Introduction to Palm Pre Development

August 26th, 2009 by Brijesh Patel § 1

Palm Pre

Palm Pre

Palm Pre is mobile technology and it mainly includes the following functionality

  • Move and open multiple applications very easily.
  • Palm Services like Backup and restore important data and erase data remotely if phone is stolen or misplace.
  • Palm web OS™ platform are integrated with other apps on the phone

What is webOS?
Palm webOS is an embedded operating system developed by Palm, Inc. for a range of devices. It includes many features like designing, coding and debugging.

What is Mojo?
Mojo is “an application framework based on the HTML5, CSS, and JavaScript standards”.  Applications built with Mojo “are installed and run directly on the device at native speeds and have access to a wide range of device services”.

While Mojo should be sufficient for developing a wide range of applications, other graphics-intensive programs such as games would probably require a lower-level webOS API.  There has been some speculation that Palm will release a second API that enables developers to access the hardware more directly for these types of applications.

Scene:
Scenes are mutually exclusive views of the application within a stage. Most applications provide different kinds of scenes within the same stage, while simple applications (such as Calculator) only have a single scene. Typically, a new scene is pushed after a user action, such as a tap on a UI widget, and the old scene can return with a “back” gesture.

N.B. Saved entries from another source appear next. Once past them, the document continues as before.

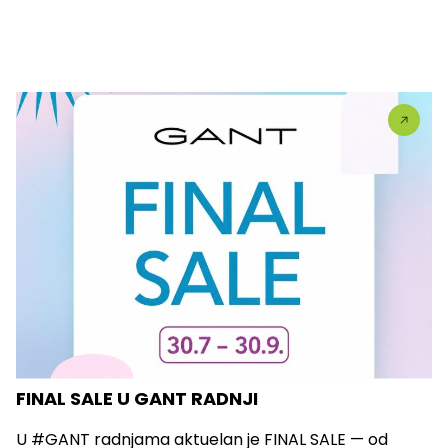
FINAL SALE U GANT RADNJI
U #GANT radnjama aktuelan je FINAL SALE — od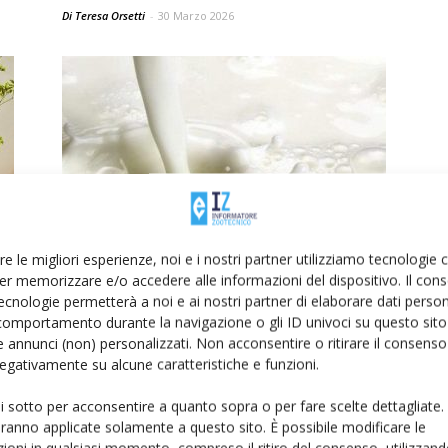
Di Teresa Orsetti
-
30 Marzo 2026
Quotazioni Bmti, sempre più in
re le migliori esperienze, noi e i nostri partner utilizziamo tecnologie
basso il latte spot, avanzano
er memorizzare e/o accedere alle informazioni del dispositivo. Il con
burro...
ecnologie permetterà a noi e ai nostri partner di elaborare dati person
Di
Francesca Baccino
10 Marzo 2026
comportamento durante la navigazione o gli ID univoci su questo sito 
 annunci (non) personalizzati. Non acconsentire o ritirare il consens
 negativamente su alcune caratteristiche e funzioni.
ui sotto per acconsentire a quanto sopra o per fare scelte dettagliate.
aranno applicate solamente a questo sito. È possibile modificare le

Scenes are managed by a scene stack, with new scenes pushed onto and off of the stack with the last scene visible.

Scene assistant:
A scene assistant is a “controller” for a scene.  It contains the logic behind how the scene behaves and responds to user input.

Widgets:
Widgets support webOS user interface, and Mojo definies styles for each of the widgets. The styles are available simply by declaring and using the widgets, or they can be overridden either collectively or individually with custom CSS.

The List widget is the most important in the framework, as “the webOS user experience was designed around a fast and powerful list widget, binding lists to dynamic data sources with instant filtering and embedding objects within other widgets and lists.”

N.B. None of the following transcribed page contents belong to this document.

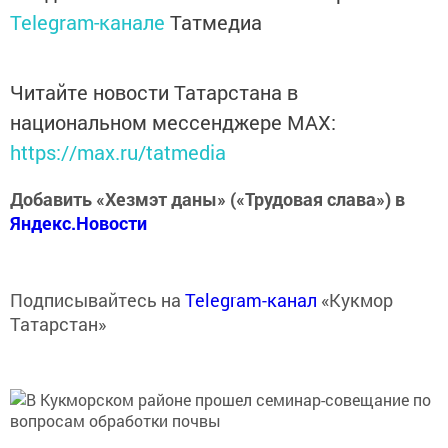
Telegram-канале
Татмедиа
Читайте новости Татарстана в
национальном мессенджере MАХ:
https://max.ru/tatmedia
Добавить «Хезмэт даны» («Трудовая слава») в
Яндекс.Новости
Подписывайтесь на
Telegram-канал
«Кукмор
Татарстан»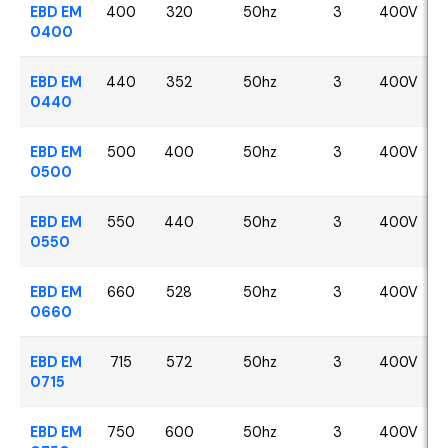
EBD EM
400
320
50hz
3
400V
0400
EBD EM
440
352
50hz
3
400V
0440
EBD EM
500
400
50hz
3
400V
0500
EBD EM
550
440
50hz
3
400V
0550
EBD EM
660
528
50hz
3
400V
0660
EBD EM
715
572
50hz
3
400V
0715
EBD EM
750
600
50hz
3
400V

Simple widgets include buttons, checkboxes, sliders, indicators, and containers.

The Text Field widget includes text entry and editing functions, including selection, cut/copy/paste, and text filtering, and can be used in conjunction with a list widget.

Menu widgets can be used with specified areas of the screen, including the view and command menus that are completely under your control. The app menu is handled by the system, but custom items can be added to the menu, as well as functions to service the help and preferences items.

Picker and viewer widgets are more complex, with pickers used for browsing and filtering files or contacts, or for selecting addresses, dates or times. Viewers are used to play or view items such as audio, pictures, video or web content within your application.

Requirement for development in Palm Pre

How to start development in Palm Pre?
Before starting development in Palm Pre you need  to download VirtualBox, Mojo SDK and Eclipse 3.4.2 version. Install VirtualBox first, then only download and install Mojo SDK. It is pre-requisite for Mojo SDK installation. When you start installing Mojo SDK, make sure that VirtualBox is not running.

Now Double-click the Palm SDK Installer file.

  • The Palm emulator becomes available in the Applications folder.
  • The Palm command-line tools become available from the Terminal.
  • Create or choose a directory to use as your application development workspace.

You can start the Palm Emulator by double clicking on its icon in the Application directory. At that time Virtual box starts up and creates virtual machine that hosts the Palm Web OS Platform. When you start VirtualBox first time there are several message will come. Just click ok on that diaglog box and continue.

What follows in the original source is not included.